But even if the sale goes through following months of indecision, oil-rich Iraq will lack air power for several years, leaving it vulnerable in a region riddled with rivalry and crisis.

For instance, right now Iraq can do nothing to prevent warplanes from northern neighbor Turkey conducting airstrikes against Kurdish separatists in their sanctuaries in Iraq's northwestern Kurdish zone.

Providing the Shiite-dominated coalition government of Prime Minister Nouri al-Maliki with advanced combat aircraft is one of the Americans' major dilemmas as they move toward completing their military withdrawal by Dec. 31.

Iraq's neighbors remain wary of Baghdad, despite the fall of Saddam Hussein. He invaded twice -- Iran in September 1980, triggering an eight-year in which 1 million people died; then Kuwait in August 1990, starting another war.

But the United States needs to ensure that Iraq's armed forces, rebuilt, trained and largely armed by Washington since the 2003 invasion, are capable of maintaining security and stability in a tough and warlike neighborhood.
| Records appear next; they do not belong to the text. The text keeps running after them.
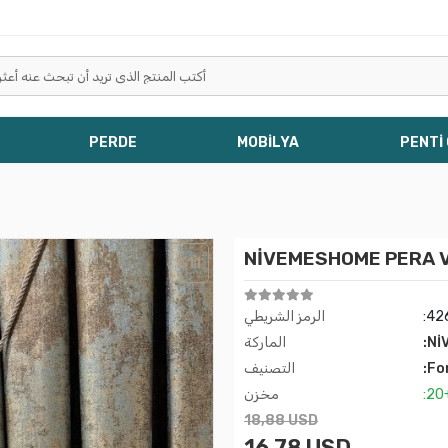
PERDE
MOBİLYA
PENTİ
NİVEMESHOME PERA V-
%11
:42
الرمز الشريطي
:Nİ
الماركة
:Fo
التصنيف
:20
مخزن
18,88 USD
16,78 USD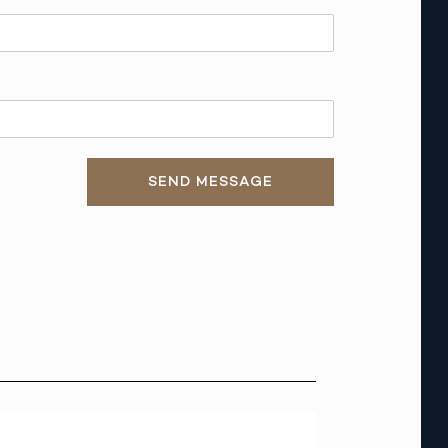
SEND MESSAGE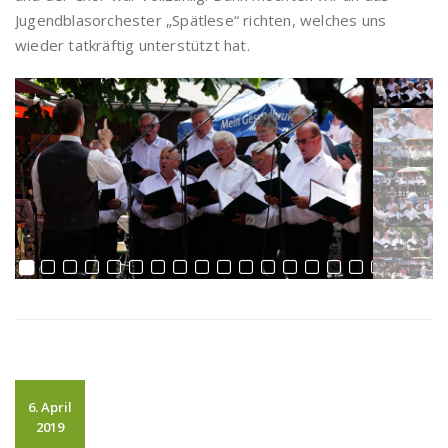
Jugendblasorchester „Spätlese“ richten, welches uns
wieder tatkräftig unterstützt hat.
6. April
2019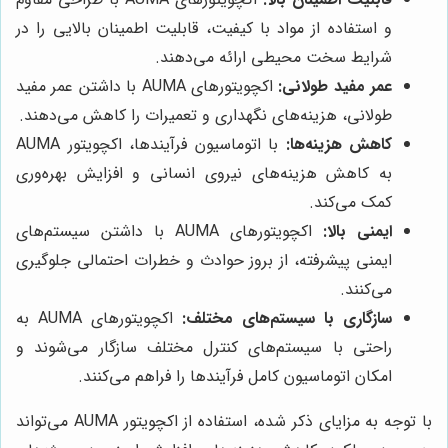
و استفاده از مواد با کیفیت، قابلیت اطمینان بالایی را در
شرایط سخت محیطی ارائه می‌دهند.
عمر مفید طولانی:
اکچویتورهای AUMA با داشتن عمر مفید
طولانی، هزینه‌های نگهداری و تعمیرات را کاهش می‌دهند.
کاهش هزینه‌ها:
با اتوماسیون فرآیندها، اکچویتور AUMA
به کاهش هزینه‌های نیروی انسانی و افزایش بهره‌وری
کمک می‌کند.
ایمنی بالا:
اکچویتورهای AUMA با داشتن سیستم‌های
ایمنی پیشرفته، از بروز حوادث و خطرات احتمالی جلوگیری
می‌کنند.
سازگاری با سیستم‌های مختلف:
اکچویتورهای AUMA به
راحتی با سیستم‌های کنترل مختلف سازگار می‌شوند و
امکان اتوماسیون کامل فرآیندها را فراهم می‌کنند.
با توجه به مزایای ذکر شده، استفاده از اکچویتور AUMA می‌تواند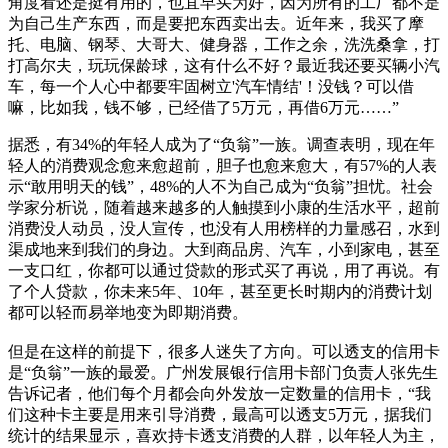
角度看还是挺有用的，也宜早买为好，因为所有的工厂都不是
为自己生产东西，而是要把东西卖出去。近年来，我买了摩
托、电脑、钢琴、大哥大、健身器，工作之余，洗洗桑拿，打
打高尔夫，玩玩保龄球，这有什么不好？最近我还要买辆小汽
车，每一个人心中都要牢固树立'汽车情结'！没钱？可以借
嘛，比如我，钱不够，已经借了5万元，再借6万元……”
据悉，有34%的年轻人成为了“负翁”一族。调查表明，现在年
轻人的消费观念愈来愈超前，胆子也愈来愈大，有57%的人表
示“敢用明天的钱”，48%的人不为自己成为“负翁”担忧。社会
学家分析说，随着越来越多的人触摸到小康的生活水平，超前
消费没人动员，没人宣传，也没有人用榜样的力量感召，水到
渠成地来到我们的身边。大到商品房、汽车，小到家电，甚至
一支口红，你都可以通过贷款的形式买了再说，用了再说。有
了个人贷款，你未来5年、10年，甚至更长时期内的消费计划
都可以轻而易举地变为即期消费。
但是在这样的前提下，很多人迷失了方向。可以透支的信用卡
是“负翁”一族的最爱。广州发展银行信用卡部门负责人张先生
告诉记者，他们每个月都会向外发放一定数量的信用卡，“我
们这种卡主要是用来引导消费，最高可以透支5万元，据我们
统计的结果显示，喜欢持卡透支消费的人群，以年轻人为主，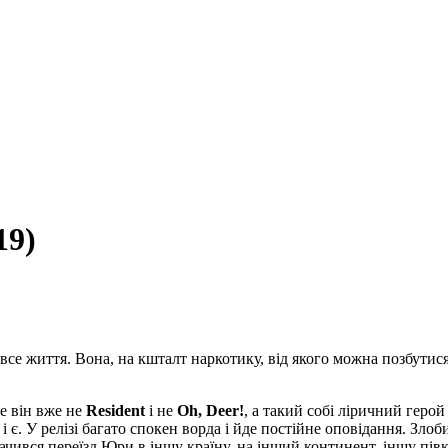
19)
се життя. Вона, на кшталт наркотику, від якого можна позбутися
е він вже не
Resident
і не
Oh, Deer!
, а такий собі ліричний геро
 і є. У релізі багато спокен ворда і йде постійне оповідання. Зло
чився переїзд Юри в іншу країну, на інший континент, іншу півк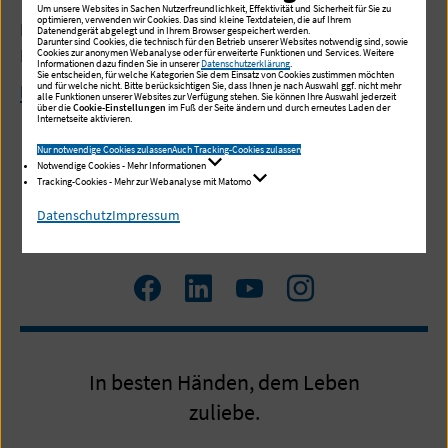
Um unsere Websites in Sachen Nutzerfreundlichkeit, Effektivität und Sicherheit für Sie zu
optimieren, verwenden wir Cookies. Das sind kleine Textdateien, die auf Ihrem
Ein spezialisiertes Team aus Ärzten, Ärztinnen und
Datenendgerät abgelegt und in Ihrem Browser gespeichert werden.
Darunter sind Cookies, die technisch für den Betrieb unserer Websites notwendig sind, sowie
Pflegekräften steht für Sie bereit.
Cookies zur anonymen Webanalyse oder für erweiterte Funktionen und Services. Weitere
Informationen dazu finden Sie in unserer
Datenschutzerklärung
.
Sie entscheiden, für welche Kategorien Sie dem Einsatz von Cookies zustimmen möchten
und für welche nicht. Bitte berücksichtigen Sie, dass Ihnen je nach Auswahl ggf. nicht mehr
Mehr lesen
alle Funktionen unserer Websites zur Verfügung stehen. Sie können Ihre Auswahl jederzeit
über die
Cookie-Einstellungen
im Fuß der Seite ändern und durch erneutes Laden der
Internetseite aktivieren.
Nur notwendige Cookies zulassen
Auch Tracking-Cookies zulassen
Notwendige Cookies - Mehr Informationen
Tracking-Cookies - Mehr zur Webanalyse mit Matomo
Datenschutz
Impressum
Zum
Zum
Zum
Zum
Facebook
LinkedIn
YouTube
Instagram
Profil
Profil
Profil
Profil
In besten Händen, dem Leben
zuliebe.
Maliki froze a $2.4 billion deal for 18 F-16 Black 52 export models in February, with delivery expected in 2013.

Baghdad said it was diverting a planned down payment of $900 million to ease food shortages and prevent protests breaking out as the Arab world was plunged into turmoil by a wave of pro-democracy uprisings.

In July, Maliki announced plans to purchase 36 F-16s, doubling the number aircraft initially planned, which would give the Iraqi air force its first combat aircraft.

"We have to provide Iraq with airplanes to safeguard its sovereignty," Maliki declared.

Now the order appears to have gone back to 18, with the two sides negotiating an overall package that includes maintenance, training pilots and ground crews, avionics and weapon systems.

But U.S. Air Force Gen. Russell Handy, head of the U.S. air forces in Iraq, said Wednesday Maliki still wants 36 F-16s.

"They're seeking to buy a larger number of F-16s than they had originally, up to 36," he said.

"This first letter of offer and acceptance is for 18 of them, so we hope to hear from them very soon but there's no final word on that yet."

Iraq's decision to go for 36 F-16s indicated that Maliki wants to secure a long-term U.S. military training presence in the country.

But whether that's linked to moves to retain several thousand U.S. troops in Iraq after the Dec. 31 withdrawal deadline isn't clear.

Lockheed Martin said in May that it hoped to finalize the deal early next year.

It remains unclear whether Baghdad wants to buy the 36 planes in one swoop or over a particular period of time.

However, Handy said that prospects the contract can now move ahead were "promising."

Handy added, "We feel we're very close to the signing that letter of offer and acceptance."

The Iraqis have said they ultimately want 96 F-16s, enough for five or six squadrons.

Contract talks apparently got back on track amid Iraq receiving windfall profits from oil exports as prices remained above the budget predictions of Maliki's government.

Iraq earned $7.31 billion from oil sales in July, the fifth consecutive month that revenue topped $7 billion.

That gave Baghdad total revenue for the year to that point of $48.6 billion, putting it well on the way to reaching its target of $80 billion for the year. That would be a hike of 53 percent over the $52 billion earned in 2010.

Iraq's air force is the weakest branch of its reconstituted armed forces, which are still fighting insurgents eight years after the U.S. invasion that toppled Saddam.

Under Saddam, Iraq's air force was the sixth largest in the world, with more than 900 aircraft, 40,000 personnel and 24 operational bases. But as a fighting force it was effectively destroyed in Operation Desert Storm in 1990-91.

Some jets were flown to neighboring Iran to escape destruction but these were commandeered by Tehran. When the Americans invaded in March 2003, the remnants of the air force never got off the ground.